Surrounding playing fields have been raised to create a new surrounding landscape and place the main pedestrian entrance at podium level, with the space liberated below used to create access routes to the main campus. At podium level an open public foyer, the end point of a long path running from Suen Chi Sun Memorial Square channels deep in the main structure, bringing visitors to a generous space containing shops, cafeteria, museum and exhibition area.

Urbanism
The Hong Kong Polytechnic University (HK PolyU) is an urban endeavour by virtue of addition and growth over the last 40 years. The rich patchwork ofvarious faculties, communities and facilities are strung together by a community of visually coherent yet different buildings. From a process of outward expansion, the HK PolyU is now looking inwards to develop itself by making creative use of its remaining void on the North side of the campus. The Innovation Tower aims to use these voids to create an accessible urban space which will transform how the Hong Kong Poly University is perceived and the way it will be used. The building unashamedly aims to stimulate and project a vision of possibilities for its future, as well as reflect the history of the HK PolyU by encapsulating in its architecture the process of change.

Architecture
The proposed vision of the new Innovation Tower presents a unique opportunity to re-examine and address a creative, multidisciplinary environment. Our concept in its first instance, collects the variety of programmes of the school. Having undergone a strict process of examination of the multiple relationships amongst their unique identities they have been arranged in accordance to their ‘collateral flexibilities’. Priority lies in the drawing in of the campus staff, students and public into a welcoming new space that acts as both the building’s entrance and organiser for the existing complex. The first architectural gesture is to raise the landscape of the existing football field and tennis grounds, so as to place the main pedestrian entrance of the new school building on a level open to it’s immediate context at podium level. The free ground below becomes accessible from the established main campus route (Yuk Choi Road) to proposed workshops, parking and access to future development on ‘Phase 8. The new Innovation Tower on podium level is established as an open public foyer that channels deep into the building through a column-free, open showcase forum. The long integrated path from Suen Chi Sun Memorial Square guides the visitor to the main entrance and from here, a generous and welcoming space openly leads its visitors access to supporting public facilities (shop, cafeteria, museum) through a generous open exhibition ‘showcase’ spanning over two levels between podium and ground level.

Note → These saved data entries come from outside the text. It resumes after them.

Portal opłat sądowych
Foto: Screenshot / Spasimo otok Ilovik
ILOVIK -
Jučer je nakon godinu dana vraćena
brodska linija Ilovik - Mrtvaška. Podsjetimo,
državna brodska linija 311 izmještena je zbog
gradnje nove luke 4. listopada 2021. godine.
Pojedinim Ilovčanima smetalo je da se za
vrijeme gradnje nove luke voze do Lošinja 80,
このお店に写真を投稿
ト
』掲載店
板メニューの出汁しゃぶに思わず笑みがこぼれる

The podium level is a route that ramps and stretches through towards the open ground with relocated recreational outdoor facilities. From the entry foyer, a long escalator penetrates deep upwards through four levels of openly glazed workspaces. The myriad of workspaces accommodated within the new school offer themselves as a variety of visual showcases. The route through the building becomes a clear upward cascade of showcases and events allowing the student or visitor to visually covet and engage work and exhibits throughout its circulation passage. These routes aims to promote new opportunities of interaction between the diverse types of users through its spaces through every level. Voids bring in natural daylight, fresh air and the sense of continuity of space. In this way, the programmes of the tower, which comprise of learning clusters and central facilities, are allowed to create coordinated repertoires and dialogue between respective volumes.

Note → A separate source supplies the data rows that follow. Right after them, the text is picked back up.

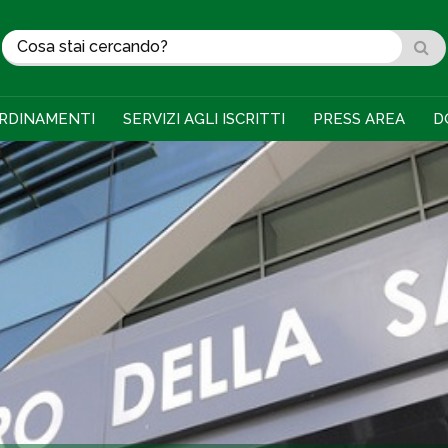
RDINAMENTI
SERVIZI AGLI ISCRITTI
PRESS AREA
D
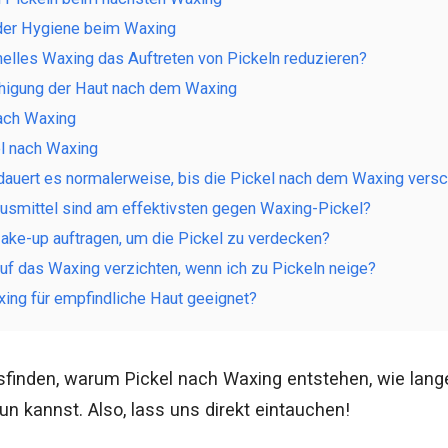
der Hygiene beim Waxing
elles Waxing das Auftreten von Pickeln reduzieren?
uhigung der Haut nach dem Waxing
nach Waxing
l nach Waxing
dauert es normalerweise, bis die Pickel nach dem Waxing vers
smittel sind am effektivsten gegen Waxing-Pickel?
ake-up auftragen, um die Pickel zu verdecken?
 auf das Waxing verzichten, wenn ich zu Pickeln neige?
xing für empfindliche Haut geeignet?
finden, warum Pickel nach Waxing entstehen, wie lange 
n kannst. Also, lass uns direkt eintauchen!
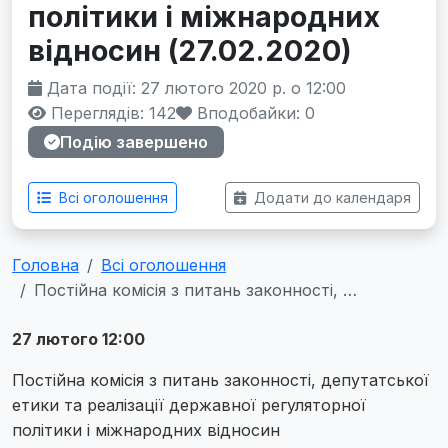
політики і міжнародних
відносин (27.02.2020)
Дата події: 27 лютого 2020 р. о 12:00
Переглядів: 142
Вподобайки:
0
Подію завершено
Всі оголошення
Додати до календаря
Головна
Всі оголошення
Постійна комісія з питань законності, …
27 лютого 12:00
Постійна комісія з питань законності, депутатської
етики та реалізації державної регуляторної
політики і міжнародних відносин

Text.- Zaha Hadid Architects.

CREDITS.-

Main architect.- Zaha Hadid.
Team collaborators.- Zaha Hadid with Patrik Schumacher (design), Woody K.T Yao (project director), AGC Design Ltd, AD+RG (competition stage, local architect), Ove Arup & Partners Hong Kong Ltd (structural & geotechnical), Ove Arup & Partners Hong Kong Ltd (building services), Ove Arup & Partners Hong Kong Ltd (façade), Team 73 Hong Kong Ltd (landscaping), Westwood Hong & Associates Ltd (acoustic).
Project Team.- Simon Yu (project leader), Hinki Kong, Jinqi Huang, Juan Liu, Bessie Tam, Bianca Cheung, Charles Kwan, Zhenjiang Guo, Junkai Jian, Uli Blum.
Competition Team.- Hinki Kwong, Melodie Leung, Long Jiang, Zhenjiang Guo, Yang Jingwen, Miron Mutyaba, Pavlos Xanthopoulus, Margarita Yordanova Valova.
Date.- 2013, 2007 (competition).
Surface.- 15000 m².
Height.- 76 m.
Capacity.- 1450.
Site.- Hong Kong, China.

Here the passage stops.